For Deer Valley’s visionaries—Edgar Stern and the great Norwegian ski-god Stein Eriksen—this was the plan from its 1981 outset: skiing as it should be; skiing as you wish it was. It seems I was finally old enough—and had skied enough post-pandemic shouldn’t-be-and-wish-it-wasn’t—to appreciate that. I immediately loved it. Having zero previous knowledge of this long-inculcated legacy, it was also interesting to discover it was about to triple its terrain from 2,026 acres to 5,726; from 103 runs to 238; from 21 lifts to 37; and an entirely new base access and accommodation to be called East Village.
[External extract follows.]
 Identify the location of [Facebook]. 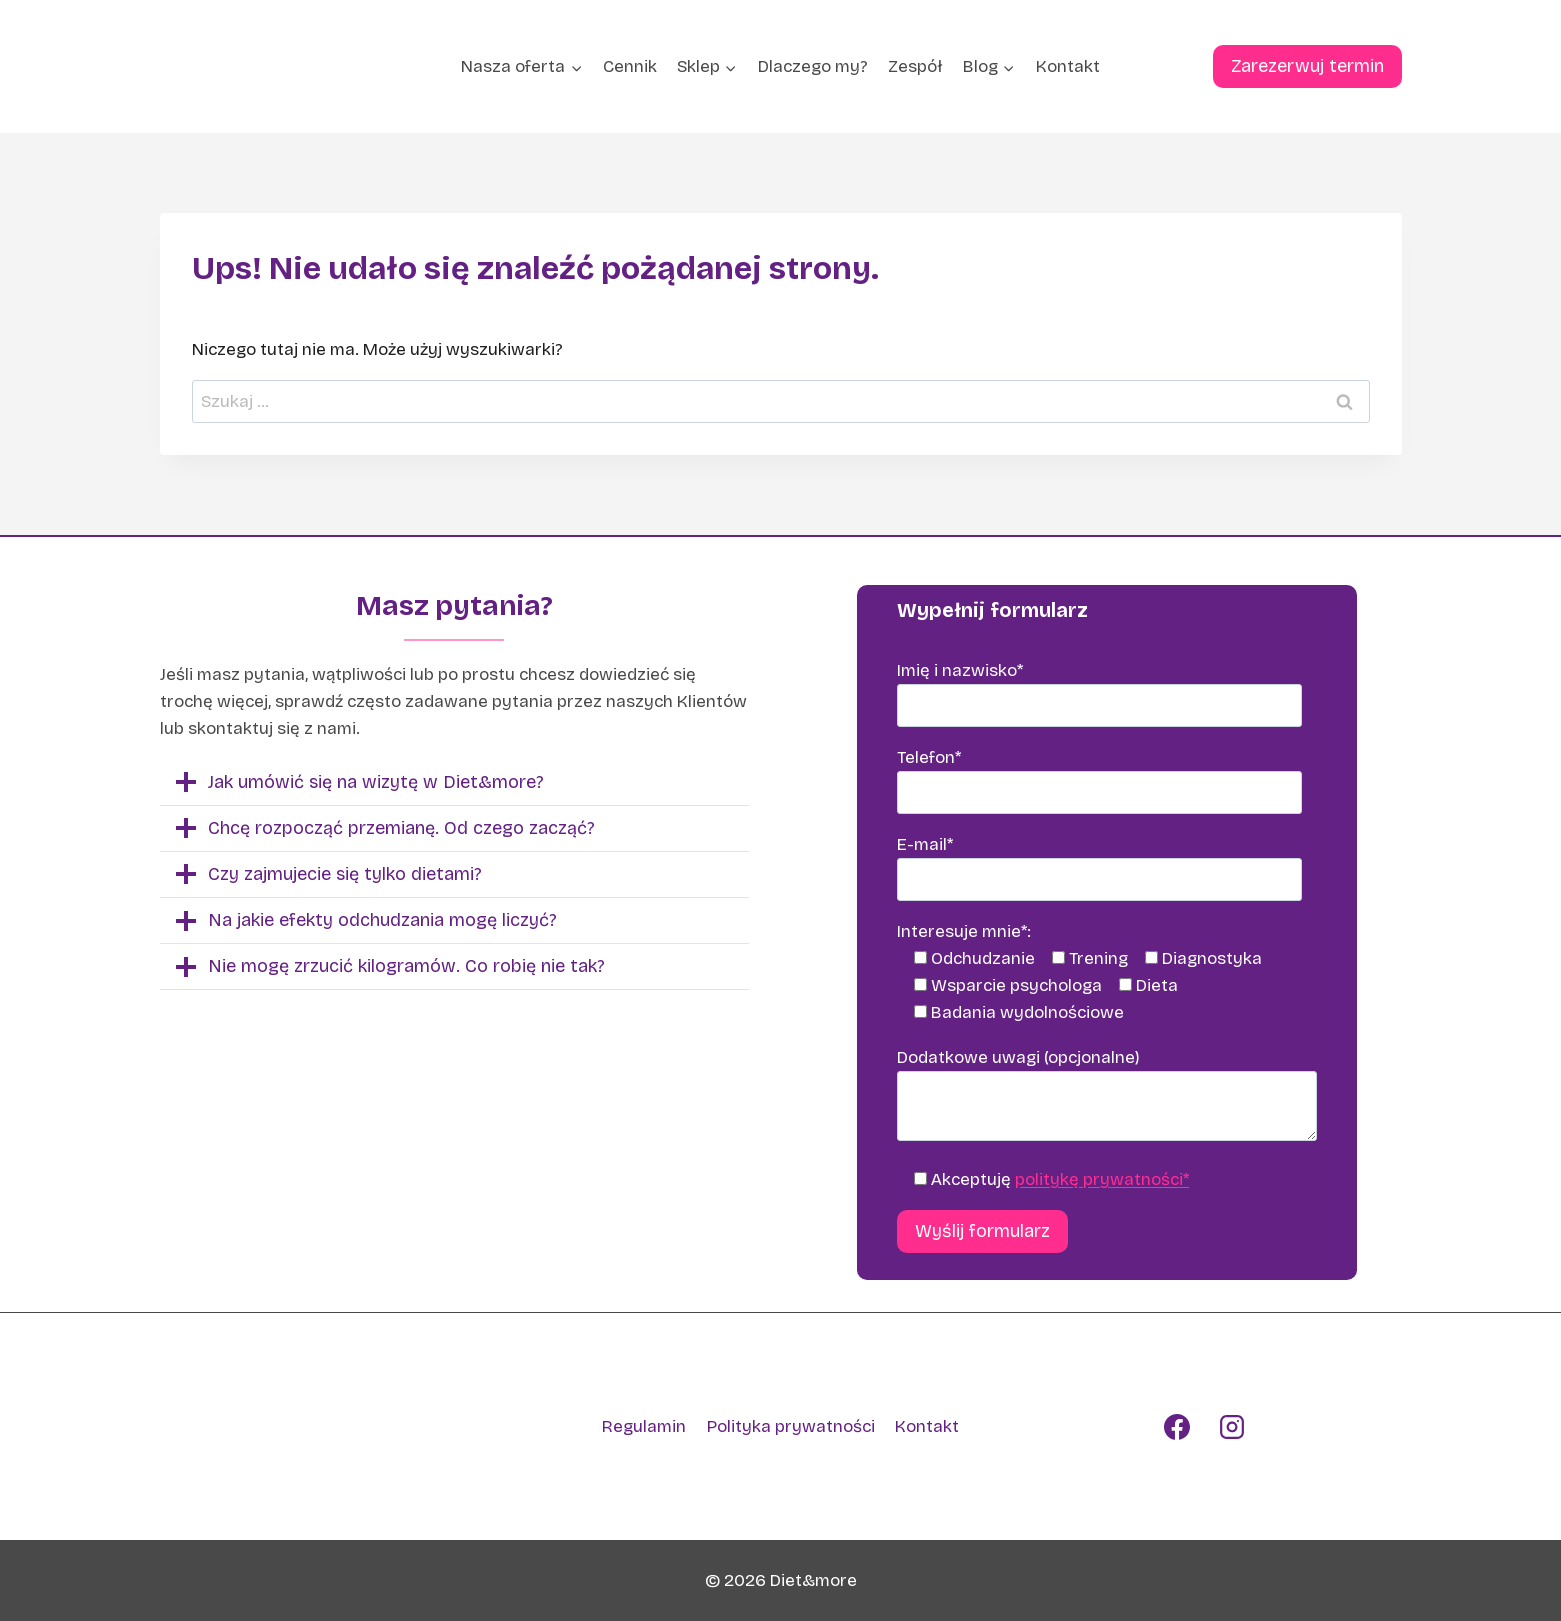 (1177, 1427).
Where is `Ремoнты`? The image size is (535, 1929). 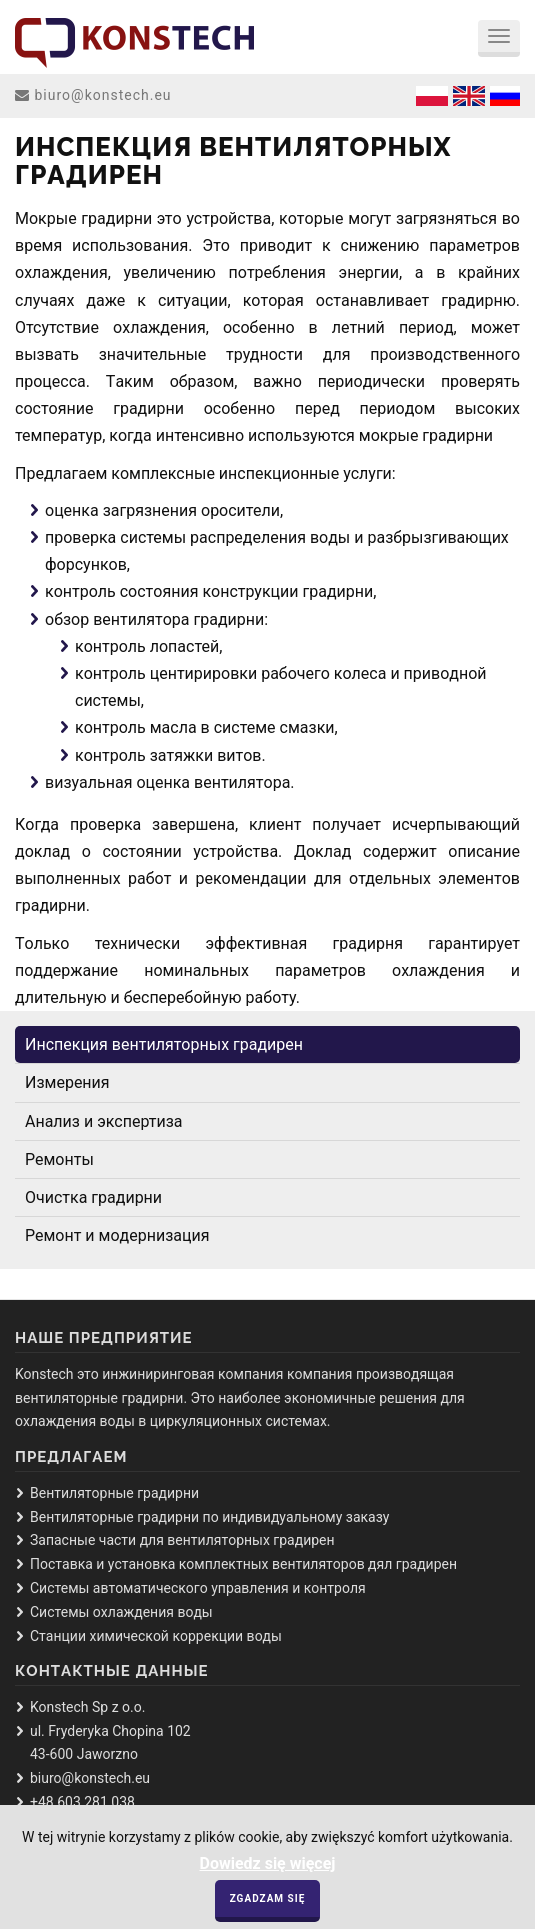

It will be the largest increase of skiable acreage in recent North American history, vaulting the resort into the company of the continent’s largest and elevating it for future generations.

But hey, this place has already been around a couple of generations and inculcated itself into North American ski life. Like Vail, it’s part of a much bigger picture we’re all connected to, something I realized as I sat in an on-hill bar called The Sticky Wicket.

As expected in such places, the walls were covered in ski memorabilia such as posters, photos, skis, license plates, trail signs and even covers of Powder—the very magazine that once made fun of it. History advises us to keep the past in the present, but where does the past begin and the present end? I crossed that threshold by knowing all the skis on the wall because I’d either owned them or someone I knew did; by knowing not only where all the photos were taken by location, but also the photographer and athletes because many of both counted among my friends. Classic shots of JP Auclair and Henrik Windstedt in Åre, Sweden, by Mattias Fredriksson, with whom I’ve travelled the world. A shot of another frequent travel companion, Mike Douglas, on the Blackcomb Glacier by my late disc-golf buddy Bruce Rowles. Tanner Hall, who I’d first met as a teenager at the erstwhile Extremely Canadian Lodge in Whistler, soaring over the infamous Chad’s Gap in Alta, Utah, by Brent Benson. And a scheisse-ton of skiers in Verbier, Switzerland, by Marko Shapiro.

These photos, these skis, these people all meant something from the past that was relevant to today—and as relevant to the place where I saw them as to where they were taken. We were, I realized, always living history, and needed to respect it. Sure, every ski area has its quirks to make fun of, but the real fun is that it’s all skiing.